TASK STATEMENT
Start at the line in the entries below that contains "Do you Stuff a Smoked", stop at the line that contains "Feature Photo: Q Follow (Stewart Golf)", and output exactly the lines in that span, both ends included.

*** Begin section ***

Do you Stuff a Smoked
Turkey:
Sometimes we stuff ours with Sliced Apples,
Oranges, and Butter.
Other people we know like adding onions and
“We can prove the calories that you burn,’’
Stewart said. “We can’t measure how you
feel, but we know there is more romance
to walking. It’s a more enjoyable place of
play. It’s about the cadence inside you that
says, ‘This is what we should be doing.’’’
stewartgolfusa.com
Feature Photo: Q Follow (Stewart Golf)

*** End section ***
*** Begin section ***

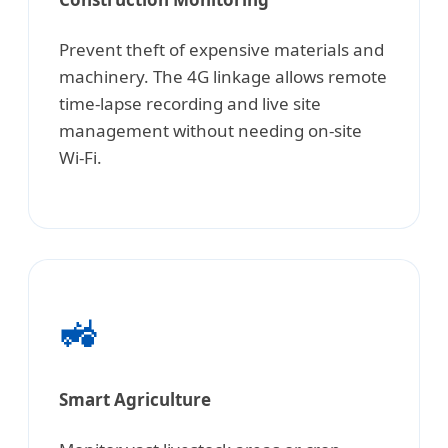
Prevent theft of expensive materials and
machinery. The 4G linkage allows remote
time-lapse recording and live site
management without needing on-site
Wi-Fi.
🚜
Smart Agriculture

*** End section ***

ANSWER BELOW
Do you Stuff a Smoked
Turkey:
Sometimes we stuff ours with Sliced Apples,
Oranges, and Butter.
Other people we know like adding onions and
“We can prove the calories that you burn,’’
Stewart said. “We can’t measure how you
feel, but we know there is more romance
to walking. It’s a more enjoyable place of
play. It’s about the cadence inside you that
says, ‘This is what we should be doing.’’’
stewartgolfusa.com
Feature Photo: Q Follow (Stewart Golf)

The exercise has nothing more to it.